In the SWITCH Innovation Lab, the Institute for Data Applications and Security (IDAS) is exploring what influence the development of self-sovereign identities is having on identity management in the Swiss university landscape. We talked to Annett Laube and Gerhard Hassenstein of IDAS and Christoph Graf of SWITCH about this paradigm shift and what it could mean for the development of SWITCH edu-ID.
SWITCH: Why is SWITCH exploring this topic?
Christoph Graf: SWITCH is currently still very busy with the transition from SWITCHaai to SWITCH edu-ID. Nevertheless, we must keep an eye on trends in the field of digital identities and consider what the next development steps might be. We believe that a continuing development towards self-sovereign identities is a possible option here and we would like to prepare ourselves for this with the SWITCH Innovation Lab Self-Sovereign Identities.
SWITCH: What distinguishes self-sovereign identities?
Annett Laube: Self-sovereign identities are created by the user (the holder) and essentially consist of a pair of keys (private and public keys).
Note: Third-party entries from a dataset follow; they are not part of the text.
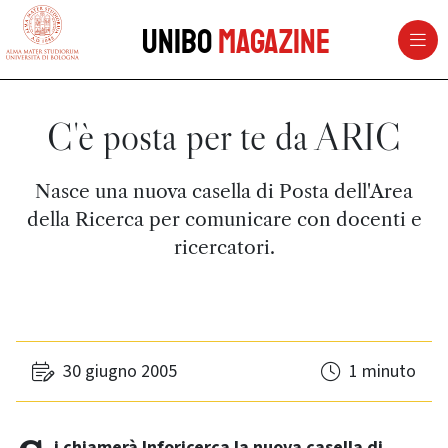
vai al contenuto della pagina
vai al menu di navigazione
Unibo
Magazine
C'è posta per te da ARIC
Nasce una nuova casella di Posta dell'Area
della Ricerca per comunicare con docenti e
ricercatori.
30 giugno 2005
1 minuto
This identity can be anchored in a decentralised network – in a blockchain, for example. An authoritative source (issuer) can confirm various attributes for the holder, such as their name, date of birth or enrolment at a university, in the form of verifiable credentials. The holder can then pass these credentials on to a service (verifier) when they log on, and thus prove their identity.
SWITCH: What are the advantages over other digital identities?
Gerhard Hassenstein: In contrast to the traditional, centralised identities that are prevalent today, self-sovereign identities give users full and sole control over their identity and the personal data associated with it. The users decide who they give their data to and they always need to give their explicit consent. Self-sovereign identities also support the principles of data economy and thus enable better protection of personal data and ultimately privacy.
SWITCH: Why is this relevant for SWITCH?
Christoph Graf: In 1999, SWITCH began networking (federating) the service- and organisation-specific identities that prevailed at the time, with the help of AAI. This allowed users to use these identities for services outside their own organisation. By shifting its focus to users, SWITCH is going one step further and providing a long-term identity that will also last beyond a change in organisation and fully supports lifelong learning. Self-sovereign identities are continuing this development and give users much more comprehensive control over their data.
SWITCH: What exactly are you investigating in the SWITCH Innovation Lab?
Annett Laube: In the Innovation Lab, we are investigating the influence the development of self-sovereign identities has on identity management in the Swiss university landscape. This includes concepts such as ‘Bring your own Identity’. The paradigm shift brought about by self-sovereign identities will fundamentally change SWITCH’s role. Potential new roles for SWITCH are being considered in the Innovation Lab, and concepts for the further development of SWITCH edu-ID services are being drafted as a starting point for future decentralised identities in higher education.
SWITCH: What have you discovered?
Gerhard Hassenstein: In a first sprint, the basic processes for the use of self-sovereign identities at Swiss universities were identified. SWITCH is facing some key challenges here – firstly, establishing the necessary relationships of trust between issuers of identities and authenticating features and the services using them; and secondly, supporting users in mastering the great complexity of self-sovereign identities and the associated personal responsibility.
SWITCH: What’s next?
Christoph Graf: We have done the conceptual groundwork in this Innovation Lab, and provided the results to the interested community as a contribution to the discussion. The next step is to create a prototype within the next six months.